I'm trying to derive the electric field in the centre of a solid hemisphere of radius $ R $ where the charge is distributed uniformly. I have seen different methods involving double/triple integrals but my current knowledge is beyond that and anyway I want to do it the "hard way".
My approach is:
- Calculate the electric field produced by a semi-circle (think of it as a bent rod) of uniform charge. Caring only about the electric field component that doesn't cancel
- Knowing the electric field of a semicircle, calculate the electric field of the hemisphere shell, someway creating that shell from the adding lots of semicircles
- Knowing the electric field of a hemisphere shell, calculate the solid hemisphere integrating the shells from 0 to R
I don't have issues with the first step. The electric field in the axis that doesn't cancel, according to my calculations and other resources gives this result:
$$ E_y = \frac{2k\lambda}{R} = \frac{\lambda}{2\pi\epsilon_0R} = \frac{Q}{2\pi^2\epsilon_0R^2} $$
However, I have issues with how to approach the second step. Where now $ Q $ is the charge of the entire hemisphere shell, the electric field component produced by an entire semicircle in the centre that won't end up cancelled is:
$$ dE_y = \frac{dQ}{2\pi^2\epsilon_0R^2} \sin(\theta) $$
But I'm sure in how to express $ dQ $ as a function of the angle or even if the approach of adding infinitesimal thin semicircles while rotating them around the center works to create a shell.
Best Answer
If I understand your plan properly, you are viewing the hemispherical shell as a collection of slices between "lines of longitude" running from a point on the rim of the hemisphere to its antipode. You are then replacing each thin slice by a uniformly charged rod.
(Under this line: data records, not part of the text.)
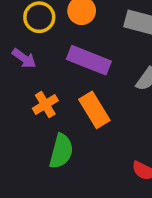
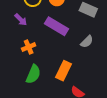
orange rectangle: (94, 110) -> (64, 71), moved, turned 48

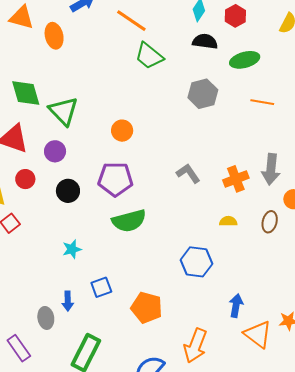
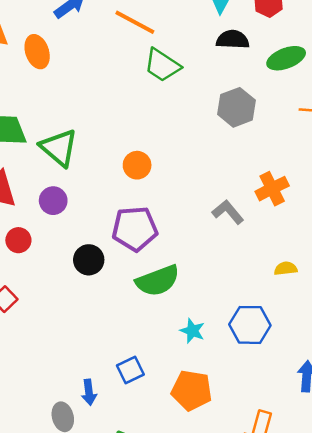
orange cross: (236, 179) -> (272, 189), moved
black circle: (68, 191) -> (89, 260), moved
cyan star: (72, 249) -> (192, 331), moved, turned -30

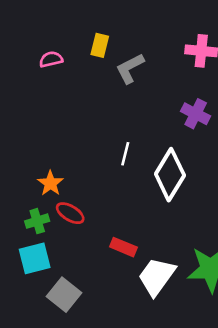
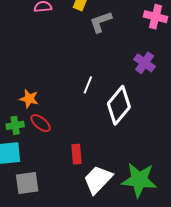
orange star: (50, 183) -> (29, 99), turned -30
red rectangle: (123, 247) -> (76, 154), turned 54
gray square: (64, 295) -> (27, 183), turned 35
The problem with this plan is that the thin "slices" you are envisioning do not have a uniform amount of charge per unit length. They are narrower near the "poles" of the hemisphere (the point on the rim where all the wedges meet), and thicker in the middle. This means that the effective charge debit per unit length will go to zero at the ends of the semicircles but be non-zero in the middle. (More specifically, the charge per length will be proportional to $\sin \theta$, where $\theta $ is the angle along the semicircle. )
Perhaps a better way of doing this, short of doing a true triple integral, would be to view the hemisphere as the "northern" hemisphere of a sphere (rather than the "eastern" hemisphere as in your original approach), and imagine carving it up into a set of disks along the lines of latitude. Then use the result for the electric field along the axis of a uniformly charged disk.